Error message | Is it a transient error? | Action before retrying recrawl |
---|---|---|
Page was crawled but was not indexed by Vertex AI Search within 24 hours | Yes | Use the failedUris values in the operations.get response for the values in the uris field when you call the recrawlUris method. |
Crawling was blocked by the site's robots.txt |
No | Unblock the URI in your website's robots.txt file, ensure that the Googlebot user agent is permitted to crawl the website,
and retry recrawl. For more information, see
How to write and submit a robots.txt file.
If you cannot access the robots.txt file, contact the domain owner. |
Page is unreachable | No | Check the URI that you specified when you call the recrawlUris method. Ensure you provide the literal URI and not a URI pattern. |
Crawling timed out | Yes | Use the failedUris values in the operations.get response for the values in the uris field when you call the recrawlUris method. |
Page was rejected by Google crawler | Yes | Use the failedUris values in the operations.get response for the values in the uris field when you call the recrawlUris method. |
URL could not be followed by Google crawler | No | If there are multiple redirects, use the URI from the last redirect and retry |
Page was not found (404) | No | Check the URI that you specified when you call the recrawlUris method.

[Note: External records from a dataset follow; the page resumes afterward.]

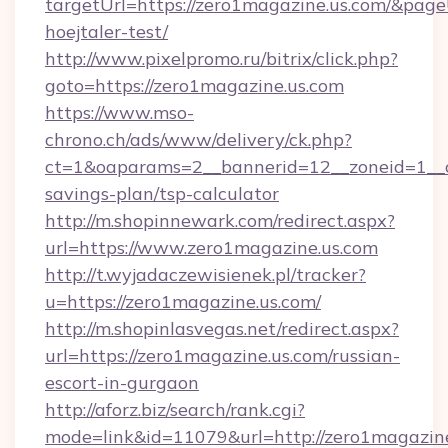
targetUrl=https://zero1magazine.us.com/&pageU
hoejtaler-test/
http://www.pixelpromo.ru/bitrix/click.php?
goto=https://zero1magazine.us.com
https://www.mso-
chrono.ch/ads/www/delivery/ck.php?
ct=1&oaparams=2__bannerid=12__zoneid=1__cb
savings-plan/tsp-calculator
http://m.shopinnewark.com/redirect.aspx?
url=https://www.zero1magazine.us.com
http://t.wyjadaczewisienek.pl/tracker?
u=https://zero1magazine.us.com/
http://m.shopinlasvegas.net/redirect.aspx?
url=https://zero1magazine.us.com/russian-
escort-in-gurgaon
http://aforz.biz/search/rank.cgi?
mode=link&id=11079&url=http://zero1magazin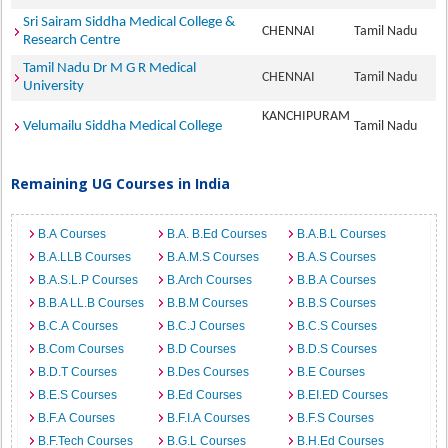
Sri Sairam Siddha Medical College &
CHENNAI
Tamil Nadu
Research Centre
Tamil Nadu Dr M G R Medical
CHENNAI
Tamil Nadu
University
KANCHIPURAM
Velumailu Siddha Medical College
Tamil Nadu
Remaining UG Courses in India
B.A Courses
B.A. B.Ed Courses
B.A.B.L Courses
B.A.LLB Courses
B.A.M.S Courses
B.A.S Courses
B.A.S.L.P Courses
B.Arch Courses
B.B.A Courses
B.B.A LL.B Courses
B.B.M Courses
B.B.S Courses
B.C.A Courses
B.C.J Courses
B.C.S Courses
B.Com Courses
B.D Courses
B.D.S Courses
B.D.T Courses
B.Des Courses
B.E Courses
B.E.S Courses
B.Ed Courses
B.EI.ED Courses
B.F.A Courses
B.F.I.A Courses
B.F.S Courses
B.F.Tech Courses
B.G.L Courses
B.H.Ed Courses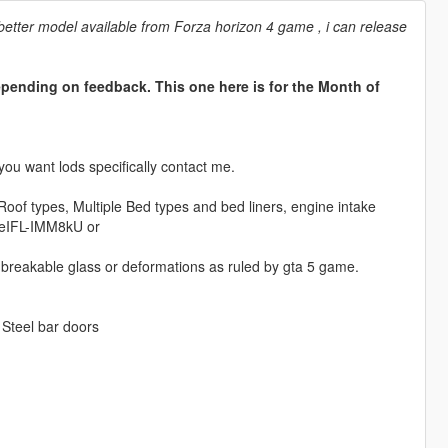
a better model available from Forza horizon 4 game , i can release
epending on feedback. This one here is for the Month of
you want lods specifically contact me.
oof types, Multiple Bed types and bed liners, engine intake
e/eIFL-IMM8kU or
e breakable glass or deformations as ruled by gta 5 game.
 Steel bar doors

Ensure you provide the literal URI and not a URI pattern.
Any page that responds with a `4xx` error code is removed from the index. |
Page requires authentication | No | Advanced website indexing doesn't support crawling web pages that require authentication. |
How deleted pages are handled
When a page is deleted, Google recommends that you manually refresh the deleted URLs.
When your website data store is crawled during either an automatic
or a manual refresh, if a web page responds with a 4xx
client error
code or 5xx
server error code, the unresponsive web page is removed from the
index.